Progressives need their own strategy for exploiting the fiscal crisis. In truth, there is a whole lot to hate about federal budget priorities, but reform is tough in normal times. So while progressives should keep fighting any and all spending cuts until the economy rebounds, we also have a rare chance to push big changes in where federal dollars go and who gets what.

First on the progressive wish-list of cuts is defense spending. With Obama's announcement Wednesday of a troop drawdown in Afghanistan, an era of war is nearing a close. The trick now is to leverage both this shift and the fiscal crisis to make truly deep defense cuts, including ones that have nothing to do with the recent wars.

There may well be enough votes in Congress to pull this off. The libertarian quest to downsize the Pentagon along with the rest of government - a position long espoused by the CATO Institute - has now crept firmly into the mainstream of the Republican Party. While Paul Ryan's budget envisioned modest growth in defense spending, House Whip Eric Cantor said earlier this year about defense cuts that "Everything's got to be on the table" and some prominent Republicans, like Sen. Tom Coburn, have campaigned loudly for defense cuts to help reduce the deficit.

Meanwhile, the budget squeeze provides cover to Democrats who are skittish about cutting defense.
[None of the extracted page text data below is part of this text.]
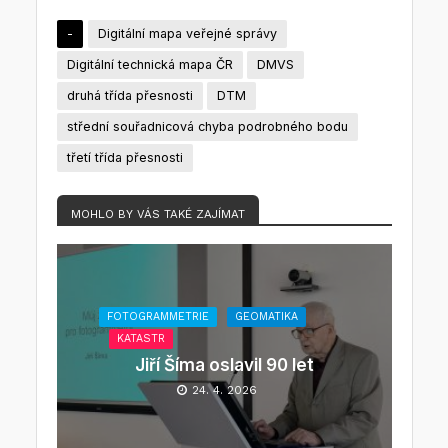
-
Digitální mapa veřejné správy
Digitální technická mapa ČR
DMVS
druhá třída přesnosti
DTM
střední souřadnicová chyba podrobného bodu
třetí třída přesnosti
MOHLO BY VÁS TAKÉ ZAJÍMAT
FOTOGRAMMETRIE
GEOMATIKA
KATASTR
Jiří Šíma oslavil 90 let
24. 4. 2026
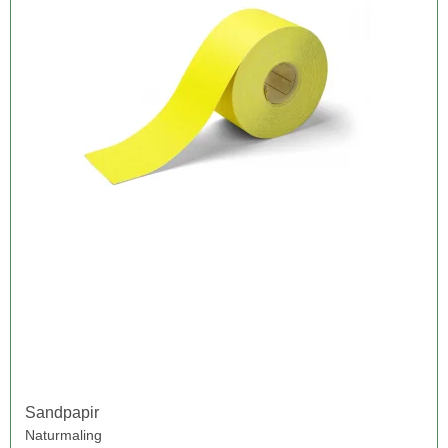
Sandpapir
Naturmaling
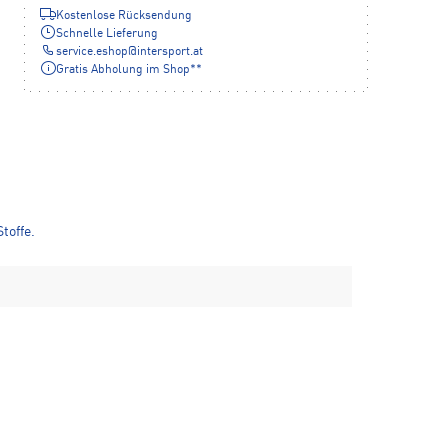
Kostenlose Rücksendung
Schnelle Lieferung
service.eshop
@
intersport.at
Gratis Abholung im Shop**
toffe.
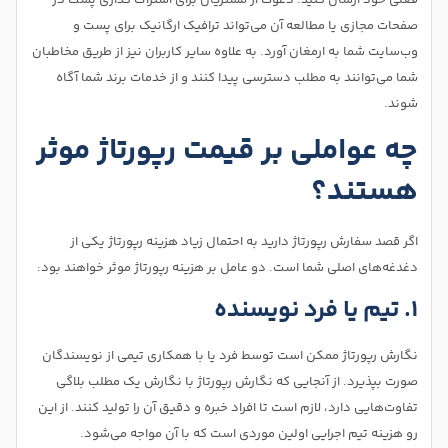
صفحات مجازی یا مطالعه آن می‌تواند ترافیک ارگانیک برای پست و
وب‌سایت شما به ارمغان آورد. به علاوه سایر کاربران نیز از طریق مخاطبان
شما می‌توانند به مطلب دسترسی پیدا کنند و از خدمات برند شما آگاه
شوند.
چه عواملی بر قیمت رپورتاژ موثر
هستند؟
اگر قصد سفارش رپورتاژ دارید به احتمال زیاد هزینه رپورتاژ یکی از
دغدغه‌های اصلی شما است. دو عامل بر هزینه رپورتاژ موثر خواهند بود:
۱. تیم یا فرد نویسنده
نگارش رپورتاژ ممکن است توسط فرد یا با همکاری تیمی از نویسندگان
صورت بپذیرد. از آنجایی که نگارش رپورتاژ با نگارش یک مطلب بلاگی
تفاوت‌هایی دارد، لازم است تا افراد خبره و دقیق آن را تولید کنند. از این
رو هزینه تیم اجرایی اولین موردی است که با آن مواجه می‌شود.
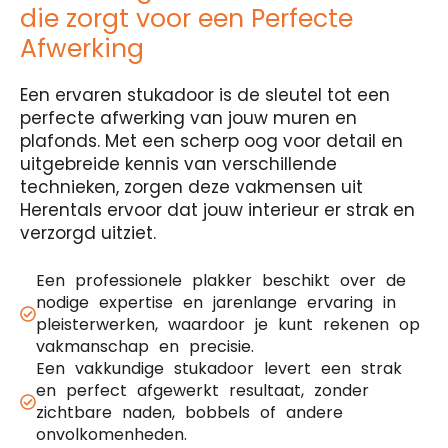
die zorgt voor een Perfecte
Afwerking
Een ervaren stukadoor is de sleutel tot een
perfecte afwerking van jouw muren en
plafonds. Met een scherp oog voor detail en
uitgebreide kennis van verschillende
technieken, zorgen deze vakmensen uit
Herentals ervoor dat jouw interieur er strak en
verzorgd uitziet.
Een professionele plakker beschikt over de
nodige expertise en jarenlange ervaring in
pleisterwerken, waardoor je kunt rekenen op
vakmanschap en precisie.
Een vakkundige stukadoor levert een strak
en perfect afgewerkt resultaat, zonder
zichtbare naden, bobbels of andere
onvolkomenheden.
Barney Frank - who has long called for deep Pentagon cuts - has found new allies for his cause on the Hill by framing such cuts as a fiscal imperative. Last fall, he got 55 members of Congress, including Ron Paul, to sign a letter to the President's fiscal commission saying that any deficit reduction plan must include steep cuts to defense.

Attacking corporate tax breaks should be the next top priority for progressive budget reformers. And here, too, once-impregnable political barriers are weakening fast in a climate of crisis.
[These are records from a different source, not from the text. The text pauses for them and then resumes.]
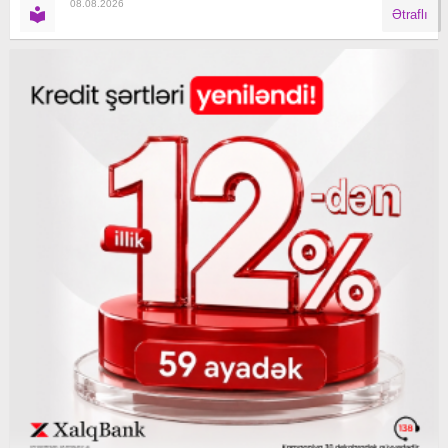
08.08.2026
Ətraflı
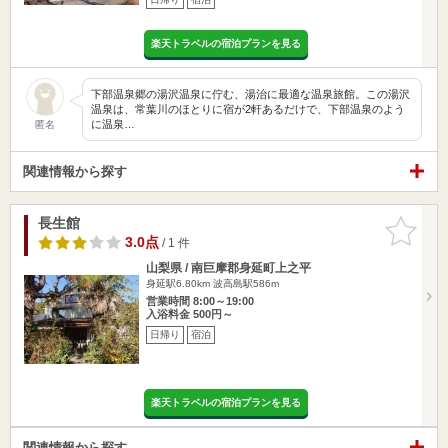
楽天トラベルの宿泊プランを見る
下部温泉郷の湯沢温泉に佇む、湯治に最適な温泉旅館。この湯沢
温泉は、常葉川のほとりに宿が2軒あるだけで、下部温泉のよう
に温泉…
匿名
関連情報から探す
長生館
お気に入
りに追加
3.0点
/ 1 件
山梨県 / 南巨摩郡身延町上之平
身延駅6.80km
波高島駅586m
営業時間 8:00～19:00
入浴料金 500円～
日帰り
宿泊
楽天トラベルの宿泊プランを見る
関連情報から探す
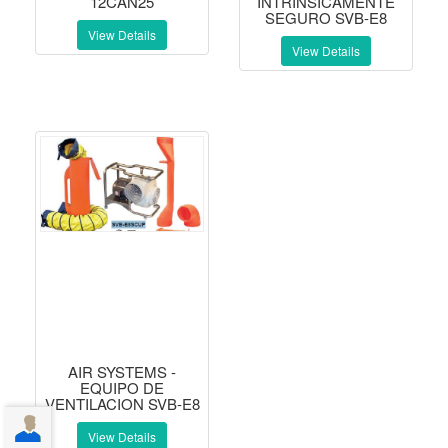
12CAN25
INTRINSICAMENTE
SEGURO SVB-E8
View Details
View Details
AIR SYSTEMS -
EQUIPO DE
VENTILACION SVB-E8
View Details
The Joint Committee on Taxation estimates that corporations will receive about $375 billion in tax breaks over the next five years. Many of these breaks have been untouchable because they go to industries with allies in both political parties. But the deficit debate has put corporate tax reform on the political agenda for the first time since the 1980s. Indeed, the President's fiscal commission called for eliminating all corporate tax breaks - 75 in total by its count - while slightly lowering the top corporate tax rate (which nobody pays anyway). A similar reform in 1986 boosted overall revenues from corporate taxes by a third.

Whacking tax perks for big business has more bipartisan support than you might think and it seems to be growing by the day. Many Republicans now understand that the only way to raise revenues without raising tax rates is to close loopholes, while libertarians have long despised "corporate welfare." Democrats, in turn, can show they are fiscally responsible and tough on business at the same time. (Lowering the top rate also allows them to claim they are helping U.S. companies become more internationally competitive.) No wonder the Obama White House is said to be working up a corporate tax reform plan.

Also high on the budget hit list should be the fat tax breaks for individuals, which cost hundreds of billions of dollars a year and mostly flow to wealthier households. Few politicians have dared to target this hidden welfare state - which includes deductions for home mortgage interest, retirement savings, and employer-based healthcare. That has changed, and budget plans on both the left and the right call for reining in these once-sacrosanct subsidies. The best plans would limit itemized deductions and restructure tax subsidies, like the mortgage interest deduction, to favor lower income households. This has been a dream of many progressive for years. But only now is it being seriously discussed.

There are other worthy targets: cutting agricultural subsidies, trimming foreign military aid, defunding the failed war on drugs, and more. It is folly to cut any spending during a downturn. But, sooner or later, deficit reduction must happen, and progressives need a strategy beyond just raising taxes. The good news is that equity-minded reformers have been waiting years - and in some cases decades - to slaughter any number of sacred cows. Now is the chance.